Aside from the pictures, the entries should be given again exactly.

(Dataset entries)
★ ★ ★

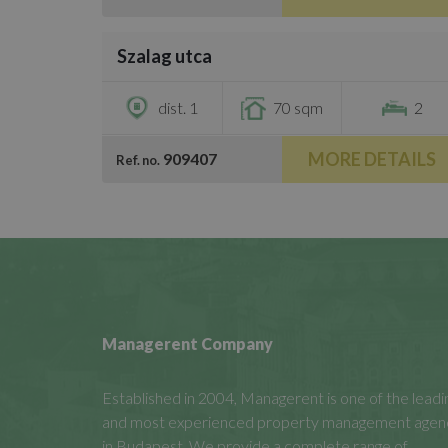
/
8
Szalag utca
€1,500
dist. 1
70 sqm
2
MORE DETAILS
909407
Ref. no.
Managerent Company
Established in 2004, Managerent is one of the leadi
and most experienced property management agen
in Budapest. We provide a complete range of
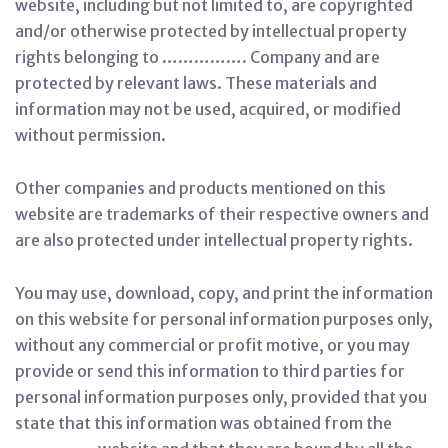
website, including but not limited to, are copyrighted
and/or otherwise protected by intellectual property
rights belonging to ……………. Company and are
protected by relevant laws. These materials and
information may not be used, acquired, or modified
without permission.
Other companies and products mentioned on this
website are trademarks of their respective owners and
are also protected under intellectual property rights.
You may use, download, copy, and print the information
on this website for personal information purposes only,
without any commercial or profit motive, or you may
provide or send this information to third parties for
personal information purposes only, provided that you
state that this information was obtained from the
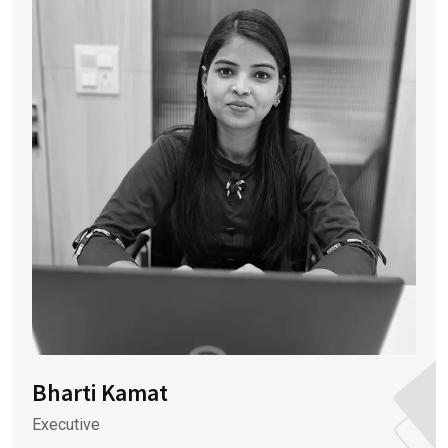
Bharti Kamat
Executive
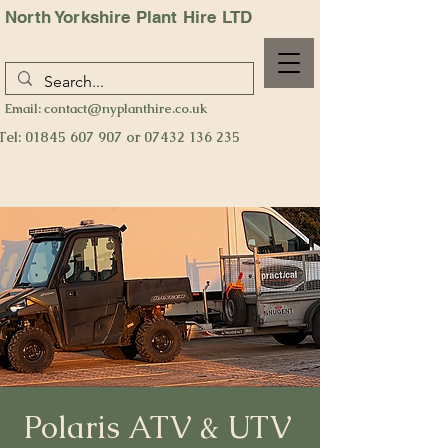
North Yorkshire Plant Hire LTD
Email:
contact@nyplanthire.co.uk
Tel:
01845 607 907
or
07432 136 235
Polaris ATV & UTV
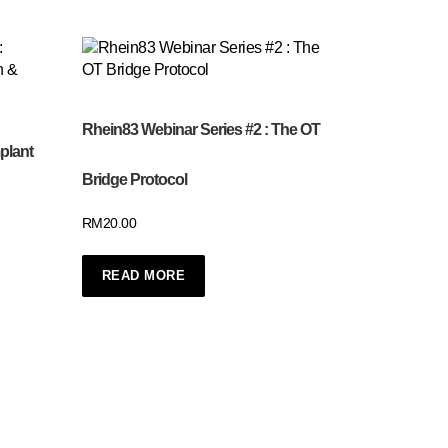
Rhein83 Webinar Series #2 : The OT
plant
Bridge Protocol
RM
20.00
READ MORE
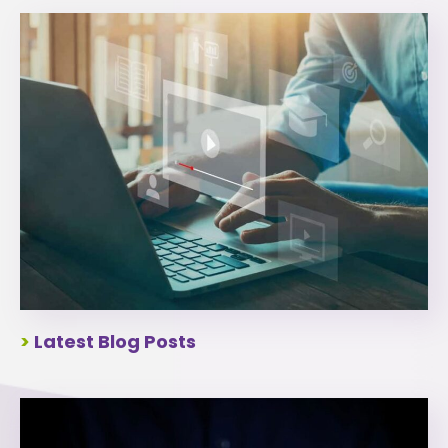
>
Latest Blog Posts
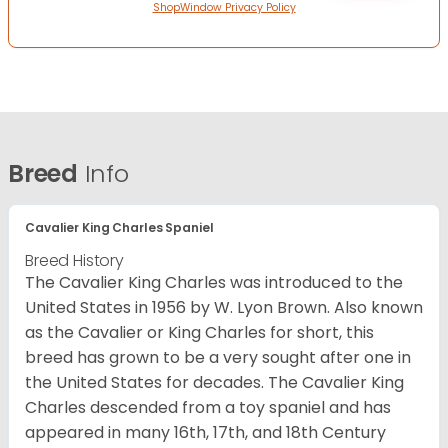
ShopWindow Privacy Policy
Breed
Info
Cavalier King Charles Spaniel
Breed History
The Cavalier King Charles was introduced to the
United States in 1956 by W. Lyon Brown. Also known
as the Cavalier or King Charles for short, this
breed has grown to be a very sought after one in
the United States for decades. The Cavalier King
Charles descended from a toy spaniel and has
appeared in many 16th, 17th, and 18th Century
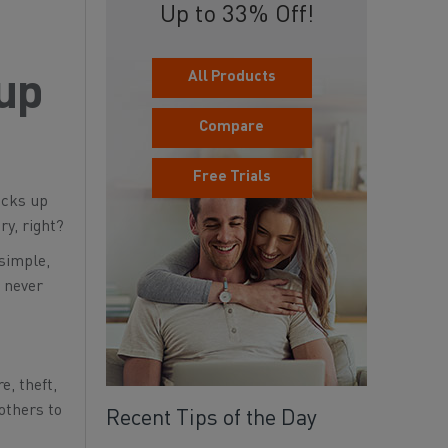
Up to 33% Off!
All Products
kup
Compare
Free Trials
cks up
ry, right?
 simple,
l never
, theft,
 others to
Recent Tips of the Day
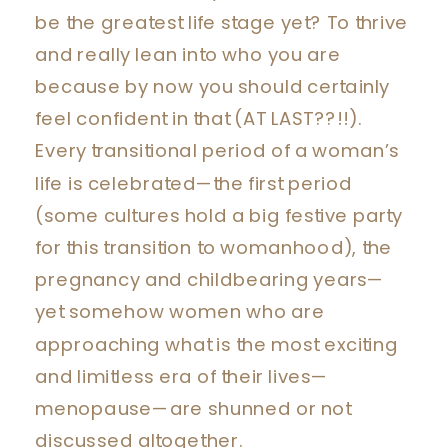
be the greatest life stage yet? To thrive
and really lean into who you are
because by now you should certainly
feel confident in that (AT LAST??!!).
Every transitional period of a woman’s
life is celebrated—the first period
(some cultures hold a big festive party
for this transition to womanhood), the
pregnancy and childbearing years—
yet somehow women who are
approaching what is the most exciting
and limitless era of their lives—
menopause—are shunned or not
discussed altogether.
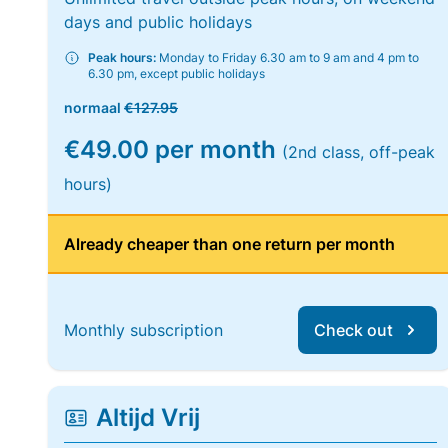
days and public holidays
Peak hours:
Monday to Friday 6.30 am to 9 am and 4 pm to
6.30 pm, except public holidays
normaal
€127.95
€49.00 per month
(2nd class, off-peak
hours)
Already cheaper than one return per month
Monthly subscription
Check out
Altijd Vrij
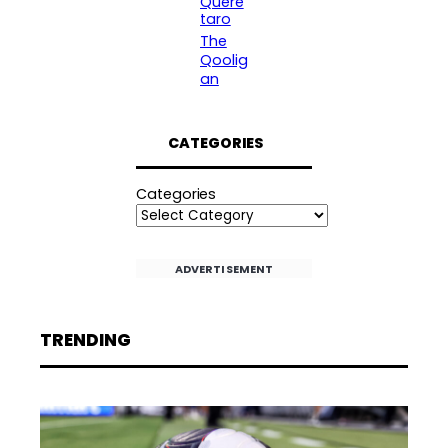
Queré
taro
The
Qoolig
an
CATEGORIES
Categories
ADVERTISEMENT
TRENDING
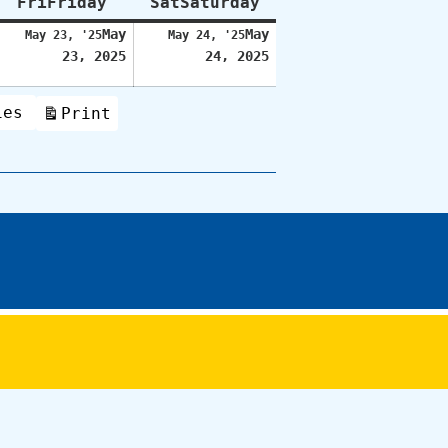
Fri
Friday
Sat
Saturday
May
May
May 23, '25
May 24, '25
23, 2025
24, 2025
ies
Print
View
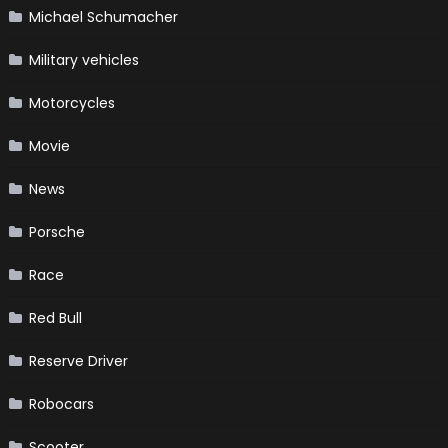
Michael Schumacher
Military vehicles
Motorcycles
Movie
News
Porsche
Race
Red Bull
Reserve Driver
Robocars
Scooter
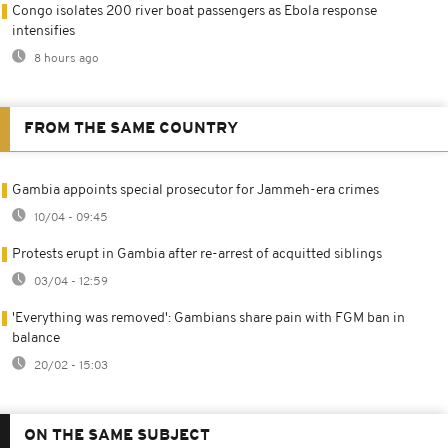
Congo isolates 200 river boat passengers as Ebola response
intensifies
8 hours ago
FROM THE SAME COUNTRY
Gambia appoints special prosecutor for Jammeh-era crimes
10/04 - 09:45
Protests erupt in Gambia after re-arrest of acquitted siblings
03/04 - 12:59
'Everything was removed': Gambians share pain with FGM ban in
balance
20/02 - 15:03
ON THE SAME SUBJECT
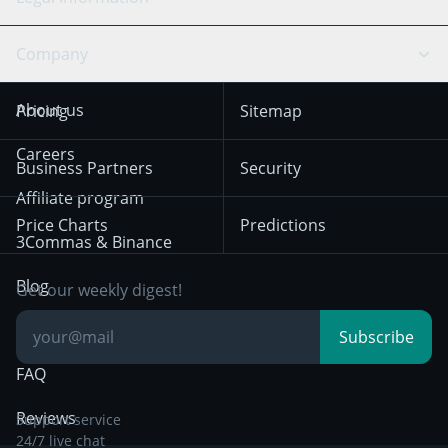
TradingView
Stocks
Coinbase
Ethereum
Swing Trading
Arbitrage Bot
Prediction market
Cookies Notice
Company
OKX
Dogecoin
Trend Following
Crypto-Signals
Terms of Use from
KuCoin
Solana
About us
Pricing
Sitemap
December 18th 2025
Mean Reversion
Exchanges
HTX
BNB
Trading
Careers
Privacy Notice from
Business Partners
Security
December 29th 2024
Bybit
Position Trading
Affiliate program
Price Charts
Predictions
Other Legal
Day Trading
3Commas & Binance
Documentation
Breakout Trading
Blog
Get our weekly digest!
Knowledge Base
Subscribe
FAQ
Reviews
Support service
24/7 live chat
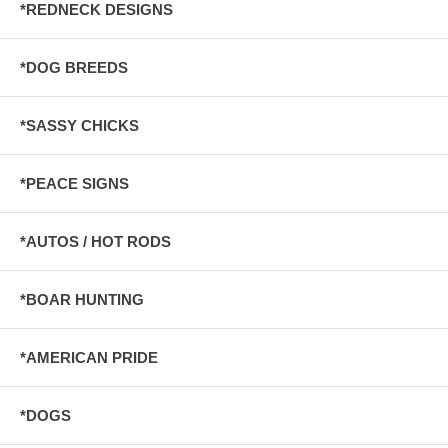
*REDNECK DESIGNS
*DOG BREEDS
*SASSY CHICKS
*PEACE SIGNS
*AUTOS / HOT RODS
*BOAR HUNTING
*AMERICAN PRIDE
*DOGS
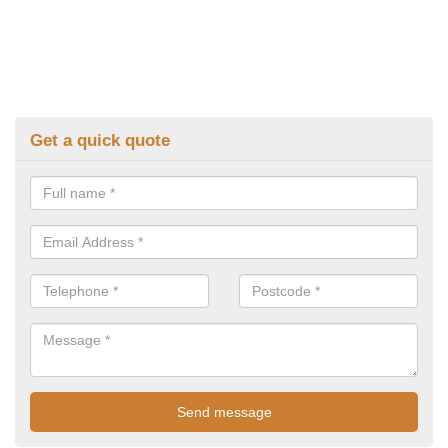
Get a quick quote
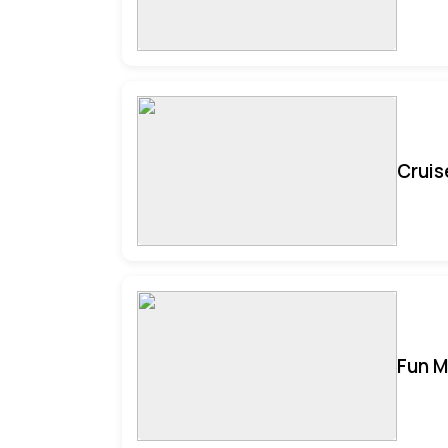
Cruis
Fun M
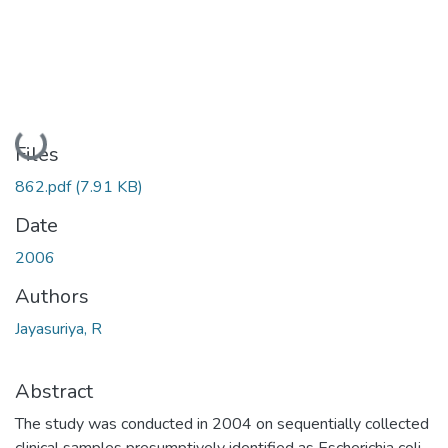
Loading...
Files
862.pdf
(7.91 KB)
Date
2006
Authors
Jayasuriya, R
Abstract
The study was conducted in 2004 on sequentially collected
clinical samples presumptively identified as Escherichia coli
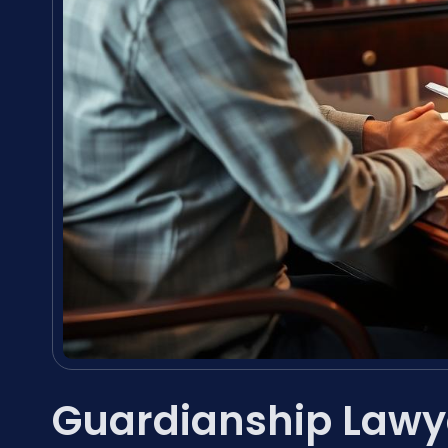
Guardianship Lawy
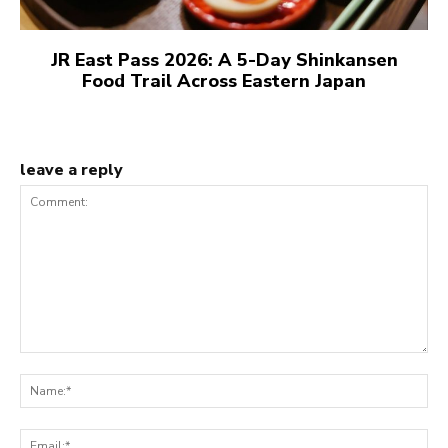
JR East Pass 2026: A 5-Day Shinkansen
Food Trail Across Eastern Japan
leave a reply
Comment:
N
Em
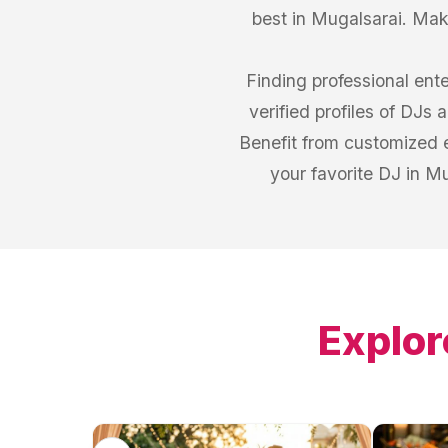
best in Mugalsarai. Make
Finding professional ent
verified profiles of DJs
Benefit from customized 
your favorite DJ in M
Explor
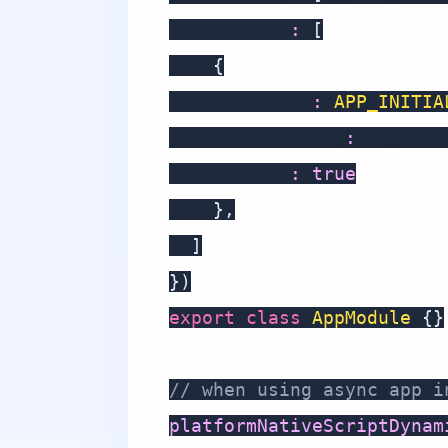
  providers
:
[
{
      provide
:
APP_INITIA
      useFactory
:
 asyncBo
      multi
:
true
}
,
]
}
)
export
class
AppModule
{
}
// when using async app i
platformNativeScriptDynam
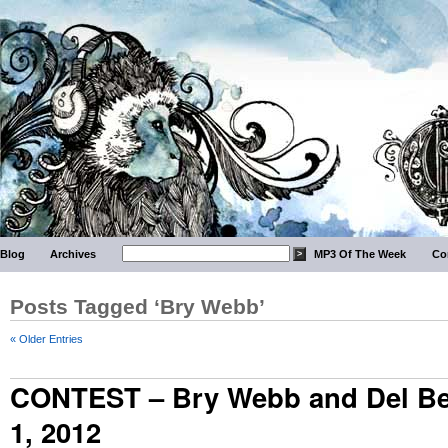
Blog
Archives
MP3 Of The Week
Co
Posts Tagged ‘Bry Webb’
« Older Entries
CONTEST – Bry Webb and Del Bel
1, 2012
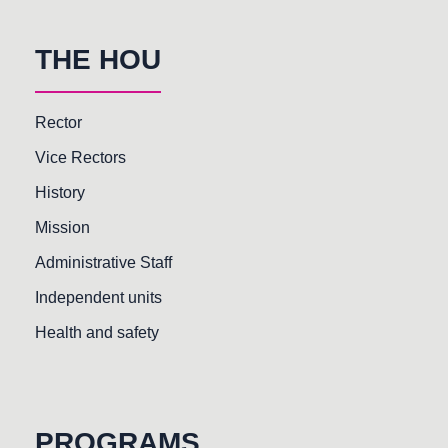
THE HOU
Rector
Vice Rectors
History
Mission
Administrative Staff
Independent units
Health and safety
PROGRAMS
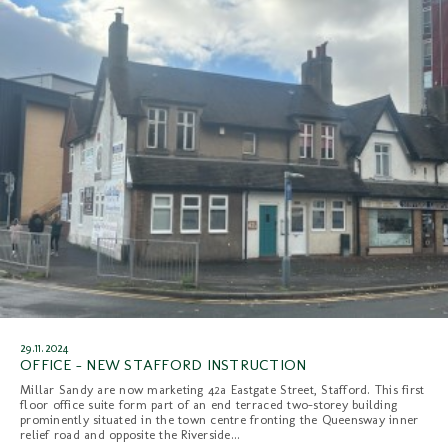
29.11.2024
OFFICE - NEW STAFFORD INSTRUCTION
Millar Sandy are now marketing 42a Eastgate Street, Stafford. This first
floor office suite form part of an end terraced two-storey building
prominently situated in the town centre fronting the Queensway inner
relief road and opposite the Riverside...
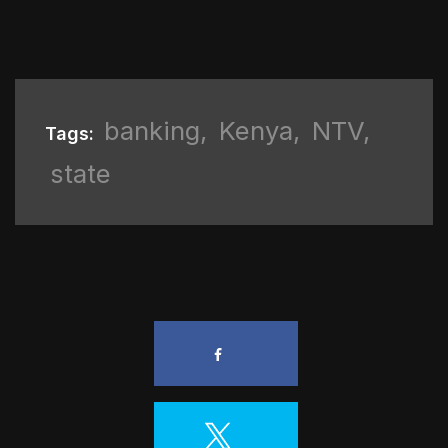
banking
,
Kenya
,
NTV
,
Tags:
state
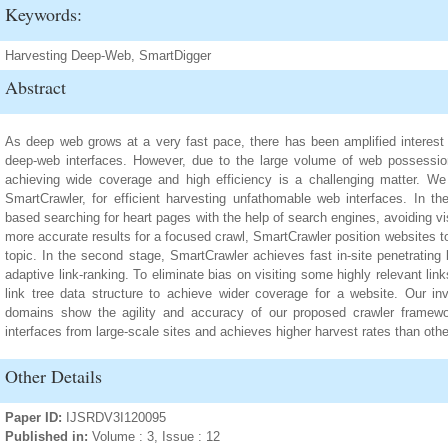
Keywords:
Harvesting Deep-Web, SmartDigger
Abstract
As deep web grows at a very fast pace, there has been amplified interest i
deep-web interfaces. However, due to the large volume of web possessi
achieving wide coverage and high efficiency is a challenging matter. W
SmartCrawler, for efficient harvesting unfathomable web interfaces. In the
based searching for heart pages with the help of search engines, avoiding v
more accurate results for a focused crawl, SmartCrawler position websites to 
topic. In the second stage, SmartCrawler achieves fast in-site penetrating
adaptive link-ranking. To eliminate bias on visiting some highly relevant lin
link tree data structure to achieve wider coverage for a website. Our inv
domains show the agility and accuracy of our proposed crawler framewor
interfaces from large-scale sites and achieves higher harvest rates than othe
Other Details
Paper ID:
IJSRDV3I120095
Published in:
Volume : 3, Issue : 12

★ ★ ★

**Solution to this task**
/
8
Szalag utca
€1,500
dist. 1
70 sqm
2
MORE DETAILS
909407
Ref. no.
Managerent Company
Established in 2004, Managerent is one of the leadi
and most experienced property management agen
in Budapest. We provide a complete range of
website, including but not limited to, are copyrighted
and/or otherwise protected by intellectual property
rights belonging to ……………. Company and are
protected by relevant laws. These materials and
information may not be used, acquired, or modified
without permission.
Other companies and products mentioned on this
website are trademarks of their respective owners and
are also protected under intellectual property rights.
You may use, download, copy, and print the information
on this website for personal information purposes only,
without any commercial or profit motive, or you may
provide or send this information to third parties for
personal information purposes only, provided that you
state that this information was obtained from the
Bharti Kamat
Executive
North Yorkshire Plant Hire LTD
Email:
contact@nyplanthire.co.uk
Tel:
01845 607 907
or
07432 136 235
Polaris ATV & UTV
Rhein83 Webinar Series #2 : The OT
plant
Bridge Protocol
RM
20.00
READ MORE
>
Latest Blog Posts
ShopWindow Privacy Policy
Breed
Info
Cavalier King Charles Spaniel
Breed History
The Cavalier King Charles was introduced to the
United States in 1956 by W. Lyon Brown. Also known
as the Cavalier or King Charles for short, this
breed has grown to be a very sought after one in
the United States for decades. The Cavalier King
Charles descended from a toy spaniel and has
appeared in many 16th, 17th, and 18th Century
Up to 33% Off!
All Products
kup
Compare
Free Trials
cks up
ry, right?
 simple,
l never
, theft,
 others to
Recent Tips of the Day
be the greatest life stage yet? To thrive
and really lean into who you are
because by now you should certainly
feel confident in that (AT LAST??!!).
Every transitional period of a woman’s
life is celebrated—the first period
(some cultures hold a big festive party
for this transition to womanhood), the
pregnancy and childbearing years—
yet somehow women who are
approaching what is the most exciting
and limitless era of their lives—
menopause—are shunned or not
discussed altogether.
days and public holidays
Peak hours:
Monday to Friday 6.30 am to 9 am and 4 pm to
6.30 pm, except public holidays
normaal
€127.95
€49.00 per month
(2nd class, off-peak
hours)
Already cheaper than one return per month
Monthly subscription
Check out
Altijd Vrij
Queré
taro
The
Qoolig
an
CATEGORIES
Categories
ADVERTISEMENT
TRENDING
Fri
Friday
Sat
Saturday
May
May
May 23, '25
May 24, '25
23, 2025
24, 2025
ies
Print
View
Michael Schumacher
Military vehicles
Motorcycles
Movie
News
Porsche
Race
Red Bull
Reserve Driver
Robocars
Scooter
Congo isolates 200 river boat passengers as Ebola response
intensifies
8 hours ago
FROM THE SAME COUNTRY
Gambia appoints special prosecutor for Jammeh-era crimes
10/04 - 09:45
Protests erupt in Gambia after re-arrest of acquitted siblings
03/04 - 12:59
'Everything was removed': Gambians share pain with FGM ban in
balance
20/02 - 15:03
ON THE SAME SUBJECT
TradingView
Stocks
Coinbase
Ethereum
Swing Trading
Arbitrage Bot
Prediction market
Cookies Notice
Company
OKX
Dogecoin
Trend Following
Crypto-Signals
Terms of Use from
KuCoin
Solana
About us
Pricing
Sitemap
December 18th 2025
Mean Reversion
Exchanges
HTX
BNB
Trading
Careers
Privacy Notice from
Business Partners
Security
December 29th 2024
Bybit
Position Trading
Affiliate program
Price Charts
Predictions
Other Legal
Day Trading
3Commas & Binance
Documentation
Breakout Trading
Blog
Get our weekly digest!
Knowledge Base
Subscribe
FAQ
Reviews
Support service
24/7 live chat
*REDNECK DESIGNS
*DOG BREEDS
*SASSY CHICKS
*PEACE SIGNS
*AUTOS / HOT RODS
*BOAR HUNTING
*AMERICAN PRIDE
*DOGS
Get a quick quote
Cruis
Fun M
Loading...
Files
862.pdf
(7.91 KB)
Date
2006
Authors
Jayasuriya, R
Abstract
The study was conducted in 2004 on sequentially collected
clinical samples presumptively identified as Escherichia coli
Guardianship Lawy
JR East Pass 2026: A 5-Day Shinkansen
Food Trail Across Eastern Japan
leave a reply
Comment:
N
Em
best in Mugalsarai. Make
Finding professional ent
verified profiles of DJs
Benefit from customized 
your favorite DJ in M
Explor
  providers
:
[
{
      provide
:
APP_INITIA
      useFactory
:
 asyncBo
      multi
:
true
}
,
]
}
)
export
class
AppModule
{
}
// when using async app i
platformNativeScriptDynam
Blog
Archives
MP3 Of The Week
Co
Posts Tagged ‘Bry Webb’
« Older Entries
CONTEST – Bry Webb and Del Bel
1, 2012
THE HOU
Rector
Vice Rectors
History
Mission
Administrative Staff
Independent units
Health and safety
PROGRAMS
29.11.2024
OFFICE - NEW STAFFORD INSTRUCTION
Millar Sandy are now marketing 42a Eastgate Street, Stafford. This first
floor office suite form part of an end terraced two-storey building
prominently situated in the town centre fronting the Queensway inner
relief road and opposite the Riverside...
banking
,
Kenya
,
NTV
,
Tags:
state
Keywords:
Harvesting Deep-Web, SmartDigger
Abstract
As deep web grows at a very fast pace, there has been amplified interest i
deep-web interfaces. However, due to the large volume of web possessi
achieving wide coverage and high efficiency is a challenging matter. W
SmartCrawler, for efficient harvesting unfathomable web interfaces. In the
based searching for heart pages with the help of search engines, avoiding v
more accurate results for a focused crawl, SmartCrawler position websites to 
topic. In the second stage, SmartCrawler achieves fast in-site penetrating
adaptive link-ranking. To eliminate bias on visiting some highly relevant lin
link tree data structure to achieve wider coverage for a website. Our inv
domains show the agility and accuracy of our proposed crawler framewor
interfaces from large-scale sites and achieves higher harvest rates than othe
Other Details
Paper ID:
IJSRDV3I120095
Published in:
Volume : 3, Issue : 12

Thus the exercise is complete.